> _The task_:
The result should be a faithful copy of every entry below, with the pictures left out.
** Study material follows **
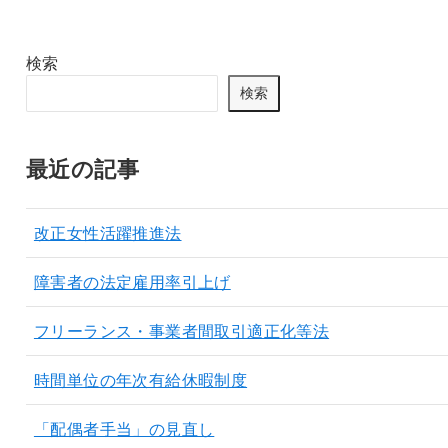
検索
検索
最近の記事
改正女性活躍推進法
障害者の法定雇用率引上げ
フリーランス・事業者間取引適正化等法
時間単位の年次有給休暇制度
「配偶者手当」の見直し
** End of Study material **
> _Exercise answer_:
検索
検索
最近の記事
改正女性活躍推進法
障害者の法定雇用率引上げ
フリーランス・事業者間取引適正化等法
時間単位の年次有給休暇制度
「配偶者手当」の見直し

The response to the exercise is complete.